In her presentation, Sally Beken (KTN & UK Circular Plastics Network) pointed out that India currently holds the record for the highest proportion of plastic recycled (60%), perhaps because sorting is presently highly labour-intensive — there are around 20 main types of polymers in commercial use. Enthusiasm for bioplastics, presently around 1% of the total, should be tempered by the realisation that if all plastics were to become ‘bio’ then 6% of world arable land would be needed for their production.
The final presentation was given by Edward Kosior (Nextek) on food-grade mechanical recycling of post-consumer plastics. This application is subject to stringent criteria. Pigmentation, which is often required for brand identification, vitiates circularity, as does the combination of diverse plastics in a single product. Odours and fragrances may accumulate during use, hindering recycling, and compliance with the requirement of no abnormal use during the lifetime of the product before it is ultimately discarded is difficult to guarantee.
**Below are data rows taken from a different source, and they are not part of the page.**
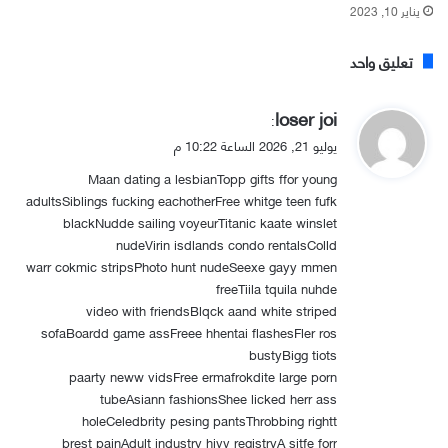
يناير 10, 2023
تعليق واحد
ي
loser joi
:
ق
يوليو 21, 2026 الساعة 10:22 م
و
Maan dating a lesbianTopp gifts ffor young
ل
adultsSiblings fucking eachotherFree whitge teen fufk
blackNudde sailing voyeurTitanic kaate winslet
nudeVirin isdlands condo rentalsColld
warr cokmic stripsPhoto hunt nudeSeexe gayy mmen
freeTiila tquila nuhde
video with friendsBlqck aand white striped
sofaBoardd game assFreee hhentai flashesFler ros
bustyBigg tiots
paarty neww vidsFree ermafrokdite large porn
tubeAsiann fashionsShee licked herr ass
holeCeledbrity pesing pantsThrobbing rightt
brest painAdult industry hivv registryA sitfe forr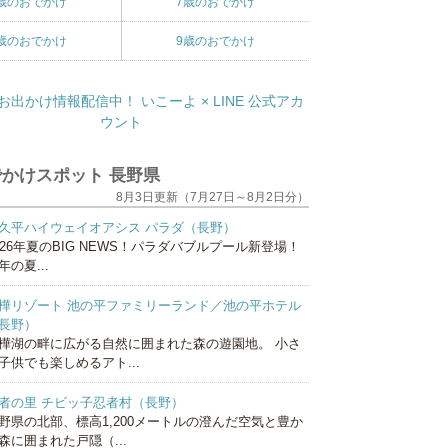
歳のおでかけ
7歳のおでかけ
歳のおでかけ
9歳のおでかけ
かけスポット 長野県
8月3日更新（7月27日～8月2日分）
久平ハイウェイオアシス パラダ（長野）
026年夏のBIG NEWS！パラダバブルプール新登場！
年の夏...
樺リゾート 池の平ファミリーランド／池の平ホテル
長野）
樺湖の畔に広がる自然に囲まれた森の遊園地。 小さ
子供でも楽しめるアト...
者の里 チビッ子忍者村（長野）
野県の北部、標高1,200メートルの澄んだ空気と豊か
森に囲まれた戸隠（...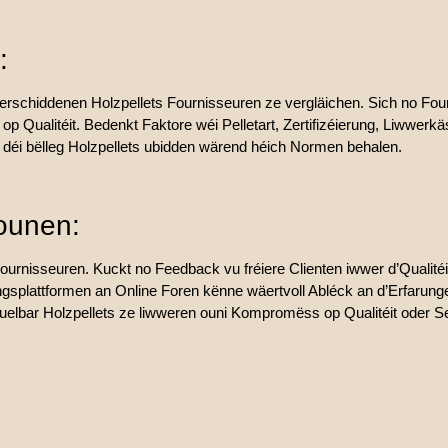
:
rschiddenen Holzpellets Fournisseuren ze vergläichen. Sich no Fou
p Qualitéit. Bedenkt Faktore wéi Pelletart, Zertifizéierung, Liwwerk
en déi bëlleg Holzpellets ubidden wärend héich Normen behalen.
ounen:
ournisseuren. Kuckt no Feedback vu fréiere Clienten iwwer d’Qualité
ngsplattformen an Online Foren kënne wäertvoll Abléck an d’Erfarun
uelbar Holzpellets ze liwweren ouni Kompromëss op Qualitéit oder Se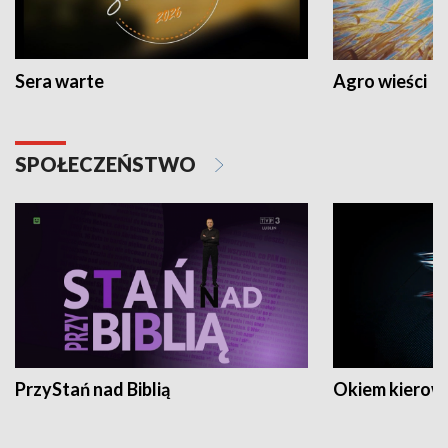
Sera warte
Agro wieści
SPOŁECZEŃSTWO
PrzyStań nad Biblią
Okiem kierow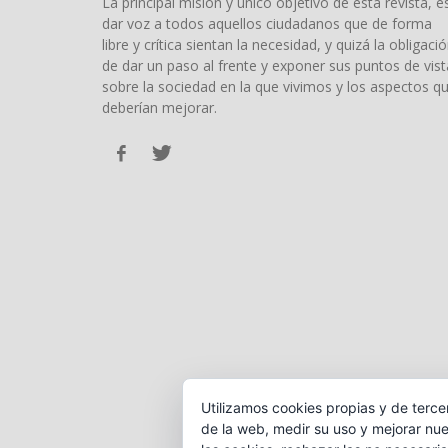
La principal misión y único objetivo de esta revista, e
dar voz a todos aquellos ciudadanos que de forma
libre y crítica sientan la necesidad, y quizá la obligació
de dar un paso al frente y exponer sus puntos de vist
sobre la sociedad en la que vivimos y los aspectos q
deberían mejorar.
Utilizamos cookies propias y de terce
de la web, medir su uso y mejorar nue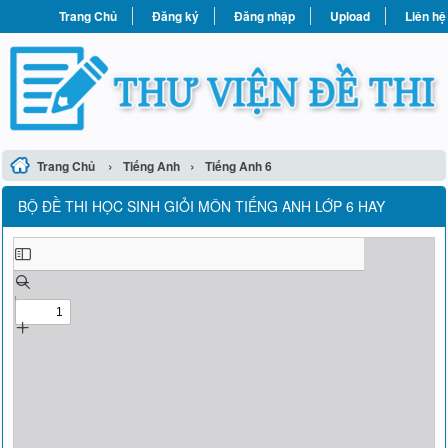
Trang Chủ
Đăng ký
Đăng nhập
Upload
Liên hệ
›
›
Trang Chủ
Tiếng Anh
Tiếng Anh 6
BỘ ĐỀ THI HỌC SINH GIỎI MÔN TIẾNG ANH LỚP 6 HAY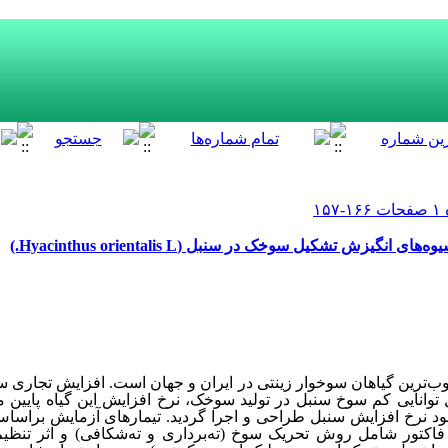
گیزش تشکیل سوخک در سنبل (Hyacinthus orientalis L.)
وب‌‌ترین گیاهان سوخوار زینتی در ایران و جهان است. افزایش تجاری
ل توانایی کم سوخ سنبل در تولید سوخک‌، نرخ افزایش این گیاه پایین می
 نرخ افزایش سنبل طراحی و اجرا گردید. تیمارهای آزمایش براساس
 فاکتور شامل روش تحریک سوخ (
ته‌‌برداری و ته‌‌شکافی
) و اثر تنظی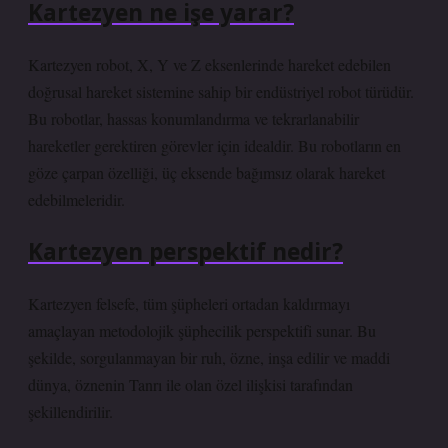
Kartezyen ne işe yarar?
Kartezyen robot, X, Y ve Z eksenlerinde hareket edebilen
doğrusal hareket sistemine sahip bir endüstriyel robot türüdür.
Bu robotlar, hassas konumlandırma ve tekrarlanabilir
hareketler gerektiren görevler için idealdir. Bu robotların en
göze çarpan özelliği, üç eksende bağımsız olarak hareket
edebilmeleridir.
Kartezyen perspektif nedir?
Kartezyen felsefe, tüm şüpheleri ortadan kaldırmayı
amaçlayan metodolojik şüphecilik perspektifi sunar. Bu
şekilde, sorgulanmayan bir ruh, özne, inşa edilir ve maddi
dünya, öznenin Tanrı ile olan özel ilişkisi tarafından
şekillendirilir.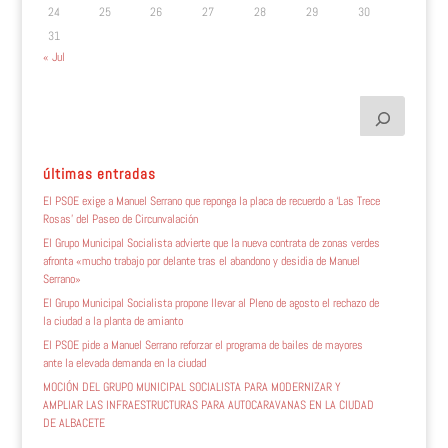
24
25
26
27
28
29
30
31
« Jul
últimas entradas
El PSOE exige a Manuel Serrano que reponga la placa de recuerdo a ‘Las Trece
Rosas’ del Paseo de Circunvalación
El Grupo Municipal Socialista advierte que la nueva contrata de zonas verdes
afronta «mucho trabajo por delante tras el abandono y desidia de Manuel
Serrano»
El Grupo Municipal Socialista propone llevar al Pleno de agosto el rechazo de
la ciudad a la planta de amianto
El PSOE pide a Manuel Serrano reforzar el programa de bailes de mayores
ante la elevada demanda en la ciudad
MOCIÓN DEL GRUPO MUNICIPAL SOCIALISTA PARA MODERNIZAR Y
AMPLIAR LAS INFRAESTRUCTURAS PARA AUTOCARAVANAS EN LA CIUDAD
DE ALBACETE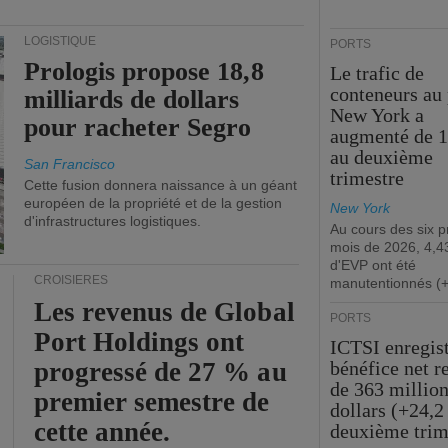
LOGISTIQUE
PORTS
Prologis propose 18,8
Le trafic de
conteneurs au 
milliards de dollars
New York a
pour racheter Segro
augmenté de 
au deuxième
San Francisco
trimestre
Cette fusion donnera naissance à un géant
européen de la propriété et de la gestion
New York
d'infrastructures logistiques.
Au cours des six 
mois de 2026, 4,43
d'EVP ont été
CROISIÈRES
manutentionnés (
Les revenus de Global
PORTS
Port Holdings ont
ICTSI enregis
progressé de 27 % au
bénéfice net r
de 363 million
premier semestre de
dollars (+24,2
cette année.
deuxième trim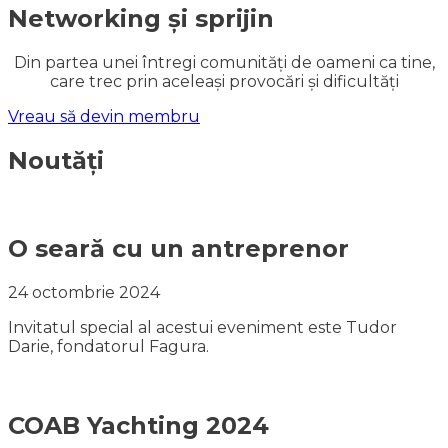
Networking și sprijin
Din partea unei întregi comunități de oameni ca tine,
care trec prin aceleași provocări și dificultăți
Vreau să devin membru
Noutăți
O seară cu un antreprenor
24 octombrie 2024
Invitatul special al acestui eveniment este Tudor
Darie, fondatorul Fagura.
COAB Yachting 2024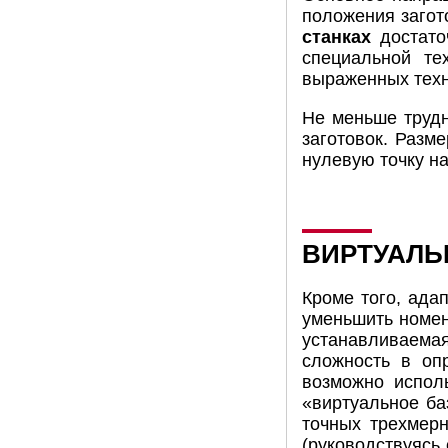
положения загото
станках
достато
специальной те
выраженных техн
Не меньше трудн
заготовок. Разме
нулевую точку на
ВИРТУАЛЬ
Кроме того, ада
уменьшить номен
устанавливаемая
сложность в оп
возможно испол
«виртуальное ба
точных трехмер
(руководствуясь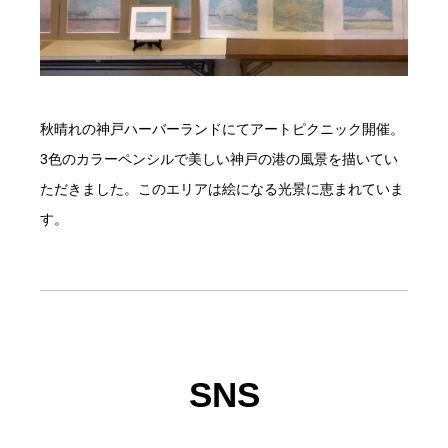
秋晴れの神戸ハーバーランドにてアートピクニック開催。
3色のカラーペンシルで美しい神戸の港の風景を描いてい
ただきました。このエリアは絵になる光景に恵まれていま
す。
SNS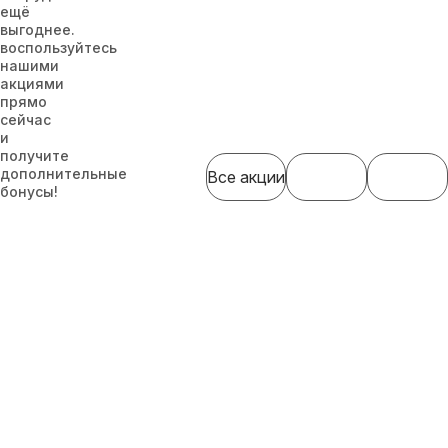
ещё
выгоднее.
воспользуйтесь
нашими
акциями
прямо
сейчас
и
получите
дополнительные
Все акции
бонусы!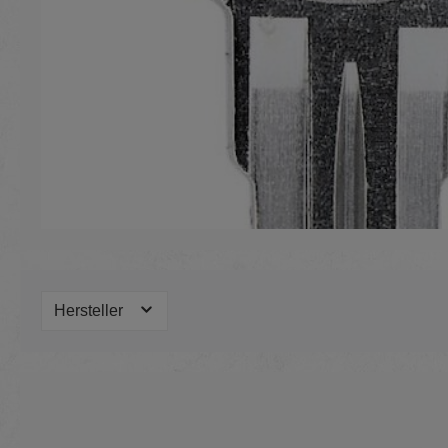
Hersteller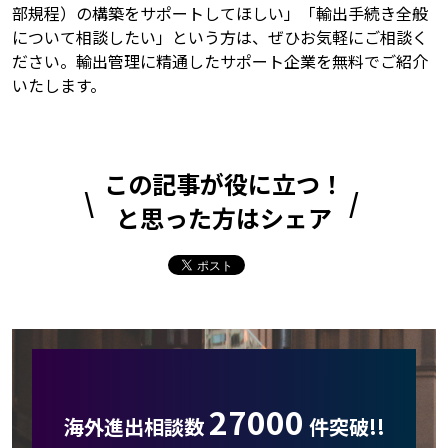
部規程）の構築をサポートしてほしい」「輸出手続き全般
について相談したい」という方は、ぜひお気軽にご相談く
ださい。輸出管理に精通したサポート企業を無料でご紹介
いたします。
この記事が役に立つ！
と思った方はシェア
27000
海外進出相談数
件突破!!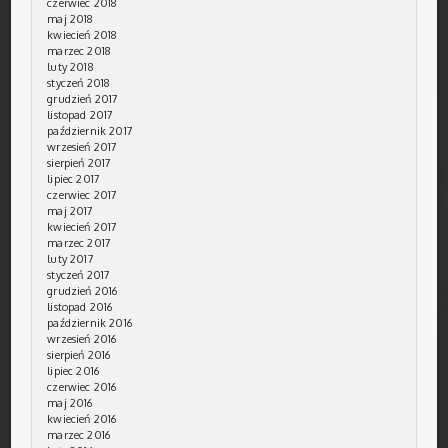
czerwiec 2018
maj 2018
kwiecień 2018
marzec 2018
luty 2018
styczeń 2018
grudzień 2017
listopad 2017
październik 2017
wrzesień 2017
sierpień 2017
lipiec 2017
czerwiec 2017
maj 2017
kwiecień 2017
marzec 2017
luty 2017
styczeń 2017
grudzień 2016
listopad 2016
październik 2016
wrzesień 2016
sierpień 2016
lipiec 2016
czerwiec 2016
maj 2016
kwiecień 2016
marzec 2016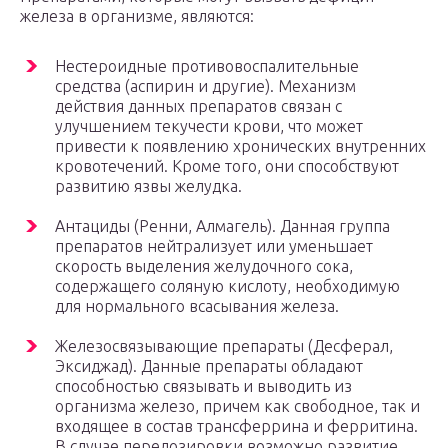
железа в организме, являются:
Нестероидные противовоспалительные
средства (аспирин и другие). Механизм
действия данных препаратов связан с
улучшением текучести крови, что может
привести к появлению хронических внутренних
кровотечений. Кроме того, они способствуют
развитию язвы желудка.
Антациды (Ренни, Алмагель). Данная группа
препаратов нейтрализует или уменьшает
скорость выделения желудочного сока,
содержащего соляную кислоту, необходимую
для нормального всасывания железа.
Железосвязывающие препараты (Десферал,
Эксиджад). Данные препараты обладают
способностью связывать и выводить из
организма железо, причем как свободное, так и
входящее в состав трансферрина и ферритина.
В случае передозировки возможно развитие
Many of these problems require redesign in order to be overcome.
In summary, the challenges posed by making the plastics value chain truly sustainable are considerable. Technology does not seem to be the limiting factor – Europe is probably already in a world-leading position. Making behavioural changes is far more important. This applies both to consumers, who must change habits of consumption and post-consumption, and to manufacturers, who need to redesign their products for sustainability. Encouraging ("nudge") or forcing behavioural changes brings ethical problems. Far better is to rely on solutions driven by economic self-interest. As Guy Bailey pointed out, ‘Markets are highly efficient if costs are properly accounted for.' Properly accounting for costs is really all we need from a régime involving taxation and regulation, the framework of which should be made as simple as possible.